Guy Tillim
Foam Fotografiemuseum, Amsterdam, the Netherlands
Foam Fotografiemuseum, Amsterdam, the Netherlands
Just as most British towns have a street named after Queen Victoria, many African cities have an Avenue Patrice Lumumba, named in honour of the Republic of Congo’s first democratically elected leader, who was assassinated in 1961 just weeks after taking office. Though he was only briefly in power, and perhaps not long enough to disappoint, he’s still remembered as a beacon of a new African independence.
These disparate Avenue Patrice Lumumbas form the scaffold for this exhibition by South African photographer Guy Tillim, who cut his teeth as a photojournalist for agencies like Reuters and Agence France-Presse during Africa’s turbulent 1980s and ‘90s. At Foam, he displayed about two-dozen images, some taken in these eponymous streets in Angola, Benin, Mozambique, Madagascar and the Democratic Republic of Congo. The yellowing, grey, late-Modernist buildings still standing on these chalky avenues were once built as city halls, apartment blocks, hotels and universities at around the same time that many of these countries won independence from colonial rule.
Though the images focus largely on dilapidated buildings, they don’t depict the kind of Afro-pessimism that curator Okwui Enwezor has decried. The buildings are disheveled and in slow decline – marked by a broken window or a cracked, empty swimming pool – but they’re still very much in use, though not always as the original builders intended. On the mammoth and presumably once-august balcony of Mozambique’s Grande Hotel in Beira (2008) there are no cocktail-sipping diplomats, but rather plastic jugs, and laundry hanging out to dry. Tillim finds intimate spaces where people work and live and these flourishes of daily human life – a book left behind, a drying pillowcase – set these photographs apart from the increasingly popular abandoned-building genre.
The cracked walls of these buildings have indeed grown pale, as if echoing the way grand hopes of a fresh start have since been dashed. Likewise, the colours in these muted, sun-dappled photographs fade into the background; even the foliage seems stuck in a desaturated kind of suspended animation. In City Hall offices, Lubumbashi, DR Congo (2007), the crackled warren of desks and cabinets looks like a postcard from a long-lost, pre-digital age: rusted filing cabinets with drawers open, crooked binders dating from 1980, a seemingly disconnected phone, and no computers in sight. The office itself is sprouting vines from a flowerpot, and a small map of Africa has faded into illegibility. The people who work here seem frozen in time, bureaucrats with stacks of paper waiting for the next chapter of African history to launch.
As a whole, these buildings aren’t so different from those you might see in Kiev or Bratislava, so maybe they weren’t that splendid to begin with.

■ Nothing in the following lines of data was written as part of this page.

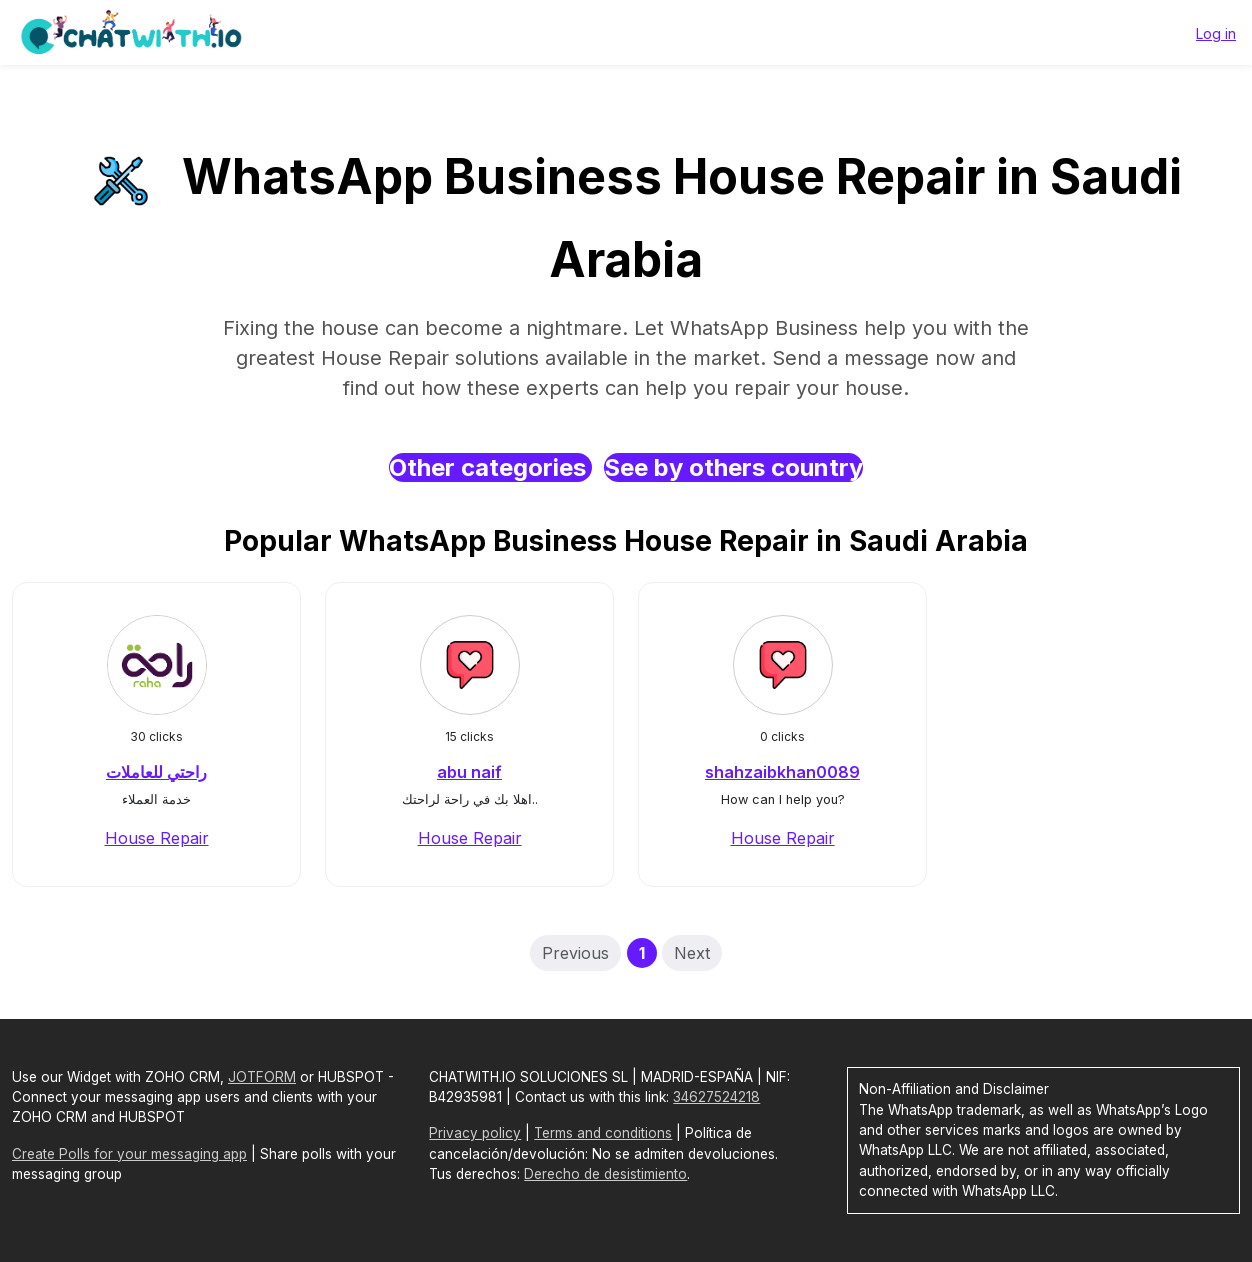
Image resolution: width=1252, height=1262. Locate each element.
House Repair (157, 838)
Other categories (490, 467)
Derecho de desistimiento (605, 1174)
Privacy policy (475, 1133)
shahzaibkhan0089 (782, 772)
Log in (1216, 33)
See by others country (733, 467)
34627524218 (716, 1097)
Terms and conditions (603, 1133)
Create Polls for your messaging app (129, 1154)
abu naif (469, 772)
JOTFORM (262, 1077)
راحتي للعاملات (156, 772)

Many of them actually began their slide into disrepair before they were even completed, eerily presaging the ever-growing number of stalled, half-built construction projects in today’s Las Vegas or Dubai. This makes the contrast to their clean presentation here all the greater. These wooden-framed, large-format prints were arranged in a determinedly orderly way, each of uniform size and hung at uniform height in clean white surroundings.
Ultimately Tillim’s photographs aren’t trying to present an architectural survey of post-colonial Africa, but rather a framework for one African photographer to examine the post-colonial history and complex present of a continent in flux. In the book accompanying the exhibition, Tillim calls it both ‘a walk through avenues of dreams’ as well as a look at the death of Lumumba’s dream. ‘How strange,’ he writes, ‘that modernism, which eschewed monument and past for nature and future, should carry such memory so well.’